*What is being asked*:
Nothing but the lines from the one containing "describes a process model that includes" through the end of the data below should appear in the answer, each exact and free of pictures.

*Given data*:

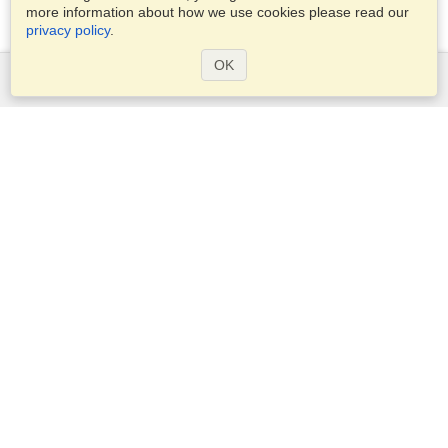
more information about how we use cookies please read our
privacy policy
.
OK
Services
Apply for a visa
Apply for Passport
Check visa requirements
Customs Information
Embassies and Consulates
Schengen Information
Privacy Statement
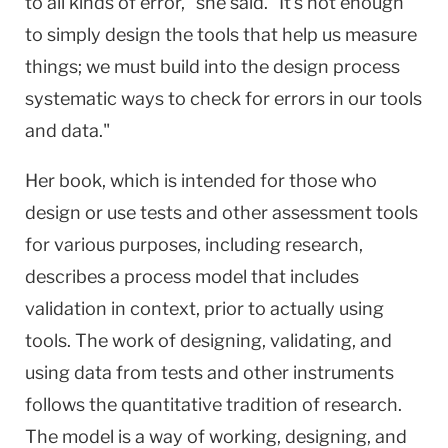
to all kinds of error," she said. "It's not enough
to simply design the tools that help us measure
things; we must build into the design process
systematic ways to check for errors in our tools
and data."
Her book, which is intended for those who
design or use tests and other assessment tools
for various purposes, including research,
describes a process model that includes
validation in context, prior to actually using
tools. The work of designing, validating, and
using data from tests and other instruments
follows the quantitative tradition of research.
The model is a way of working, designing, and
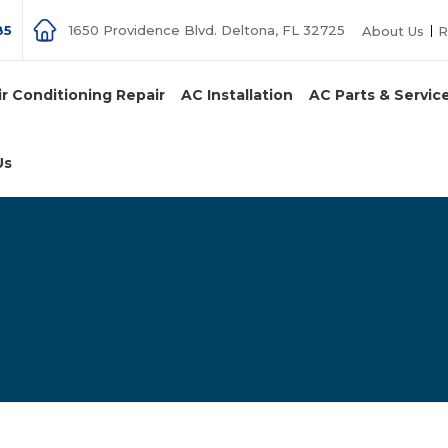
85
1650 Providence Blvd. Deltona, FL 32725
About Us
R
ir Conditioning Repair
AC Installation
AC Parts & Servic
Us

*Expected output*:
describes a process model that includes
validation in context, prior to actually using
tools. The work of designing, validating, and
using data from tests and other instruments
follows the quantitative tradition of research.
The model is a way of working, designing, and
85
1650 Providence Blvd. Deltona, FL 32725
About Us
R
ir Conditioning Repair
AC Installation
AC Parts & Servic
Us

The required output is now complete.